この事例では、スクールカウンセラーが女子Aの保護者のカウンセリングを受けています。女子Aは過敏性腸症候群の診断があり、心理的には大きなストレスがある状態と推測されます。
女子Aの状態を想像しながら、適切な対応を選択しましょう。
誤りです。
身体的には問題がなくても体調が良い状態ではありませんし、心理的なストレスも大きい状況と言えますので、現時点で登校を促す事は不適切と考えられます。
誤りです。
CがAに謝罪する事があるとしても、この時点でスクールカウンセラーが謝罪の場を設けるべきではありません。事実の確認が不十分ですし、Aの心情もわからない状況ですので、より慎重に対応を検討するべきと言えます。
正答です。
Aを支援する事はもちろんですが、Aの保護者の支援もスクールカウンセラーとしては重要です。また、保護者を通じてAの状態をアセスメントし、具体的な支援や先生方への助言につなげる事ができますので、保護者との面接は継続できるよう努める事が大切です。
誤りです。
CやCの保護者が、授業中の発言についてどのように認識しているか不明確です。現時点では、Cの保護者の面接が必要とは言い切れません。
正答です。
「いじめの重大事態」とは、「いじめにより当該学校に在籍する児童等の生命、心身又は財産に重大な被害が生じた疑いがあると認めるとき」「いじめにより当該学校に在籍する児童等が相当の期間学校を欠席することを余儀なくされている疑いがあると認めるとき」とされています(いじめ防止対策推進法より)。

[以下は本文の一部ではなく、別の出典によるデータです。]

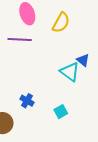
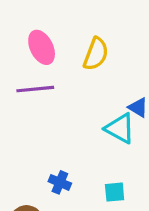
cyan square: (61, 112) -> (115, 192), turned 32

女子Aの状態は、「いじめの重大事態」に該当する可能性があります。Aの保護者の承諾を得た上で、担任教師や管理職へ報告し、学校全体で対応する事が重要です。
スクールカウンセラーとして働く場合には、管理職、担任教師、養護教諭などの複数の先生方と共に支援にあたる姿勢が大切です。スクールカウンセラー自身が判断すべき事なのかどうかをよく考えながら支援にあたるよう、研鑽を積みましょう。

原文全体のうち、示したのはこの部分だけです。